Line by line, copy the listing below exactly.

----- Material provided -----

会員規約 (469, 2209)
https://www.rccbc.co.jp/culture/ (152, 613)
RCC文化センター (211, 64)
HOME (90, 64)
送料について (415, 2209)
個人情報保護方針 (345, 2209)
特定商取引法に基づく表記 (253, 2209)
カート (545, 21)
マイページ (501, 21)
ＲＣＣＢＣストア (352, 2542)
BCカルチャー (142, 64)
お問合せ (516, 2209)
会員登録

-----

◆ **Finished exercise**
会員規約 (469, 2209)
https://www.rccbc.co.jp/culture/ (152, 613)
RCC文化センター (211, 64)
HOME (90, 64)
送料について (415, 2209)
個人情報保護方針 (345, 2209)
特定商取引法に基づく表記 (253, 2209)
カート (545, 21)
マイページ (501, 21)
ＲＣＣＢＣストア (352, 2542)
BCカルチャー (142, 64)
お問合せ (516, 2209)
会員登録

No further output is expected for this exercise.